Spektakularny sukces Deceuninck-Quick-Step
Mimo wprowadzonych ograniczeń 77. Tour de Pologne okazał się szalenie emocjonującą rywalizacją. Jego trasa prowadziła z Chorzowa, przez Katowice, Wadowice, polskie Tatry i Kraków. Pierwszy etap wyścigu, dynamiczny i wymagający odcinek o długości 196 kilometrów z Chorzowa do Katowic, zakończył się pechowo dla drużyny Deceuninck-Quick-Step.
Kilka metrów przed metą doszło do wypadku, w którym poważnie ucierpiał Fabio Jacobsen. Zawodnik przeszedł poważną operację, na szczęście jego stan już znacznie się poprawił. Co ważne, Fabio Jacobsen został uznany za zwycięzcę I etapu. Drugi etap, prowadzący z Opola do Zabrza, był rajem dla sprinterów i należał do mistrza świata Madsa Pedersena z grupy Treck-Segafrego.
Trzeci etap był trudny i wymagający – na trasie w Bielsku-Białej triumfował Richard Carapaz z Team INEOS. Ostatnie dwa dni kolarskiego święta należały do drużyny Deceuninck-Quick-Step. Punktem kulminacyjnym IV etapu był podjazd pod ścianę Bukowina – mimo trudnej i wymagającej trasy bezkonkurencyjny okazał się Remco Evenepoel, który zaatakował 51 kilometrów przed metą. Remco wjechał na metę z numerem Fabio Jacobsena w dłoniach, oddając hołd poszkodowanemu w pierwszym dniu rywalizacji koledze z drużyny.
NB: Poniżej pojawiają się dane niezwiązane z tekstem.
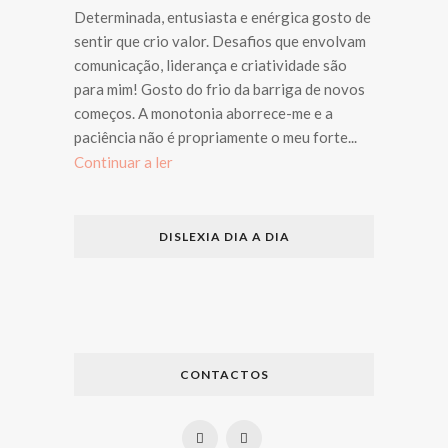
Determinada, entusiasta e enérgica gosto de
sentir que crio valor. Desafios que envolvam
comunicação, liderança e criatividade são
para mim! Gosto do frio da barriga de novos
começos. A monotonia aborrece-me e a
paciência não é propriamente o meu forte...
Continuar a ler
DISLEXIA DIA A DIA
CONTACTOS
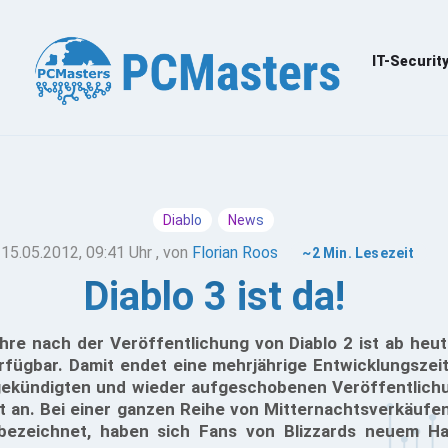
IT-Securit
Diablo
News
15.05.2012, 09:41 Uhr
, von
Florian Roos
~2 Min. Lesezeit
Diablo 3 ist da!
ahre nach der Veröffentlichung von Diablo 2 ist ab heu
rfügbar. Damit endet eine mehrjährige Entwicklungszei
gekündigten und wieder aufgeschobenen Veröffentlich
 an. Bei einer ganzen Reihe von Mitternachtsverkäufen, d
 bezeichnet, haben sich Fans von Blizzards neuem Ha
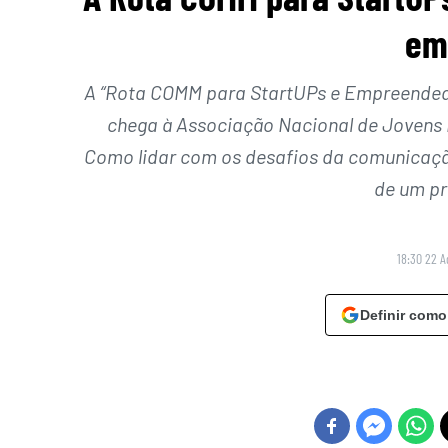
em
A “Rota COMM para StartUPs e Empreendedor
chega à Associação Nacional de Jovens 
Como lidar com os desafios da comunicação
de um pr
18:30 22 A
Definir como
„Dziś był mój dzień, wszyscy we mnie wierzyli. Wczoraj wpadłem na pomysł, żeby w ten sposób uczcić Fabio. Jego numer jechał ze mną, dostałem go od oficera prasowego i poczułem coś specjalnego. To dodało mi energii. Ja cierpiałem, ale wiedziałem, że on cierpi bardziej”, powiedział Evenepoel w wywiadzie dla Onet Sport. Zwieńczeniem wyścigu była trasa Zakopane-Kraków.
Sprint w stolicy Małopolski wygrał David Ballerini, ale w klasyfikacji generalnej nie zaszły zmiany – 77. Wyścig Tour de Pologne wygrał 20-letni Remco Evenepoel. Zawodnicy drużyny kolarskiej Deceuninck-Quick-Step wykazali się siłą, odwagą, determinacją i lojalnością.
Mimo pechowego początku tegoroczny Tour de Pologne zakończył się dla Deceuninck-Quick-Step spektakularnym sukcesem. Dziękujemy zawodnikom za emocje, za ich wolę walki i ogromne zaangażowanie, a Fabio życzymy szybkiego powrotu do zdrowia. Do zobaczenia za rok na polskich szosach!